The data 40 of the amount by the X ray that will represent to collect at each element multiply by one or more relevant or correction factors 50, can obtain the more accurate mensuration to the actual amount of various metals as expressed in weight percent in the polymer samples.These factors determine that by polymer known, that characterized is measured described polymer has the composition similar to polymer samples and supports concentration of metal in a series of these polymer samples.Certainly, the identity or the type of existing polymer (a plurality of) in the polymer samples known in this requirement.The identity of this polymer samples can obtain by many methods, though and can discern at any point in the process of measuring before 50, we find that when analyzing beginning soon before its grind into powder 10, discerning this polymer is most convenient.The identity of this polymer can determine 60 by infrared spectrum analysis, other known lab analysis method, and it may analyzed member be known, and perhaps this identity also can be provided by other people (as the manufacturer of this polymer).The a plurality of calibration factors that obtained by known polymer samples can be combined to one or more calibration curve, for example, and will be as mapping by the weight metal percentage ratio of the detection of EDXRF information function that spectrogrph provides.
In a word, be not intended to limit under the situation of the scope of the invention, can accurately measure the trace metal that is present in the polymer by the following method according to the method consistent: the thin film that under heat and pressure, forms sample with certain embodiments of the present invention, use EDXRF that this thin film is analyzed, and the data that expression is present in the amount of the various metals in this sample be multiply by by measuring with this polymer samples have the definite one or more correlation factors of the similar polymer of forming that has characterized.Though described the present invention in conjunction with specific embodiment, obviously for those of ordinary skill in the art, under the instruction of aforementioned description, manyly substitute, change, displacement and change and to become apparent.Therefore, the present invention be intended to contain to fall that within the scope of the appended claims all these substitute, change, displacement and changing.
Claims (14)
1. the method for trace metal in the polymer samples of a quantitative measurement polymer comprises:
The identity of polymer samples is provided;
The thin film of described polymer samples is provided;
Make that by energy-dispersion X-ray fluorescence spectrometry be present in metal in the described polymer samples fluoresces and detect and analyze described thin film; And
By for the amount of the well-determined calibration trace quantitative measurement of described polymer detected metal in the thin film of the polymer samples of having discerned.
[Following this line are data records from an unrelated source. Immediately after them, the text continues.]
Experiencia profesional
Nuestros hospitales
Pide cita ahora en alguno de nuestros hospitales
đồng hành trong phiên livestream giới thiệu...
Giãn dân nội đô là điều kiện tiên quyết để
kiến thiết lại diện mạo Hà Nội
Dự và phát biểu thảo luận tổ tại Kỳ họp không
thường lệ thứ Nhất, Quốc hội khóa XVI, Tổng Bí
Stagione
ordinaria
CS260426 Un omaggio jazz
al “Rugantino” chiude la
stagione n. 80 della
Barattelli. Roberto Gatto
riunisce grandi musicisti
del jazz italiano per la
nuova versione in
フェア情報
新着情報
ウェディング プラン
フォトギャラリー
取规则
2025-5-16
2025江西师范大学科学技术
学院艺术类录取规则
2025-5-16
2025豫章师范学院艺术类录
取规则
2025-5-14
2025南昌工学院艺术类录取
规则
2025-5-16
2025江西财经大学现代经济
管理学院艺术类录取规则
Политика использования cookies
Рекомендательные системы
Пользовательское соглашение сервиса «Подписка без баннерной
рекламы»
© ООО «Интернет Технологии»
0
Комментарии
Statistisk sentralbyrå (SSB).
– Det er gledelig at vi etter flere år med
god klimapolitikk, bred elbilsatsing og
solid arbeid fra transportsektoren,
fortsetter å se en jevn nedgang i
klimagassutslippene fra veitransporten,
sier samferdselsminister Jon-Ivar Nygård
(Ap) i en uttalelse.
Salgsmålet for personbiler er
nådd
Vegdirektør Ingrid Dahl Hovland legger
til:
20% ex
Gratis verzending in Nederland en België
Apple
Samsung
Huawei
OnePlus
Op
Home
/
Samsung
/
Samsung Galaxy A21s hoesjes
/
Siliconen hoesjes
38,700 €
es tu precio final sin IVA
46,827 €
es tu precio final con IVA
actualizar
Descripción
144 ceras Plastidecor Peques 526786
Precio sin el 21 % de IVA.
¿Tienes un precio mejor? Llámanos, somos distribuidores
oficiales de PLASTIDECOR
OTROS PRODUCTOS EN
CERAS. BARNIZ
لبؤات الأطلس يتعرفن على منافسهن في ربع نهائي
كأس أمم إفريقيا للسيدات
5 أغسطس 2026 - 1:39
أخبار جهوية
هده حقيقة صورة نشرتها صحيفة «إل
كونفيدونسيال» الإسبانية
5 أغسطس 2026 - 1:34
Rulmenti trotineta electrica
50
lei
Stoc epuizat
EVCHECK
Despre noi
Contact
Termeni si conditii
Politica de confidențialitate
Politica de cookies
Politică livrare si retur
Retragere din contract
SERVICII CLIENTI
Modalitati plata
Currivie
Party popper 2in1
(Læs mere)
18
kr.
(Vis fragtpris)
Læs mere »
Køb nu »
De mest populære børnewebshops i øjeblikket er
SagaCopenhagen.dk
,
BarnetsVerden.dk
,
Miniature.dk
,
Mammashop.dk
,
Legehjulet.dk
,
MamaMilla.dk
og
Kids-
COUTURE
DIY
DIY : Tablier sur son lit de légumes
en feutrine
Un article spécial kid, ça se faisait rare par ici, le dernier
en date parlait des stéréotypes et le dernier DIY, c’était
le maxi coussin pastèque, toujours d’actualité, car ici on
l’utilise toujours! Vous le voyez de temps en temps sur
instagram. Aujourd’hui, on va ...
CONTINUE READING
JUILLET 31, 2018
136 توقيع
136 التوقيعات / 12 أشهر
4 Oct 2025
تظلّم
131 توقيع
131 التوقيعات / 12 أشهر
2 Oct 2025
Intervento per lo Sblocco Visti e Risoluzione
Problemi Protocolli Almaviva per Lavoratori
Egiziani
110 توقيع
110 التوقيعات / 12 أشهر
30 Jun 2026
2. method according to claim 1 wherein provides thin film to comprise described polymer samples grind into powder, and forms described thin film by the heating and the described powder that pressurizes.
3. method according to claim 1 wherein provides described identity to comprise by infrared spectrum and discerns described polymer samples.
4. method according to claim 1 wherein provides described identity by other people.
5. method according to claim 2 wherein provides thin film also to comprise to provide thickness less than 500 microns thin film.
6. method according to claim 1, wherein said calibration trace obtains by having to the measurement combination of the similar polymer of forming of described polymer samples.
7. method according to claim 1, wherein quantitative measurement comprises that the data that described energy-dispersion X-ray fluorescence spectrometry is provided multiply by by the determined correction factor of the measurement of the polymer that has characterized, and the described polymer that has characterized has to the similar composition of described polymer samples and supports a series of metal concentration in the described polymer samples.
8. the method for trace metal in the quantitative measurement polymer samples comprises:
The identity of polymer samples is provided;
With described polymer samples grind into powder, and by the heating and the described powder formation thin film that pressurizes;
The metal that is present in the described polymer samples is fluoresced and detect and analyze described thin film by energy-dispersion X-ray fluorescence spectrometry; And
Multiply by the amount that the correction factor determined by the measurement of characterize polymers comes quantitative measurement detected metal in the thin film of described polymer samples by the data that described energy-dispersion X-ray fluorescence spectrometry is provided, the described polymer that has characterized has to the similar composition of described polymer samples and supports a series of metal concentration in the described polymer samples.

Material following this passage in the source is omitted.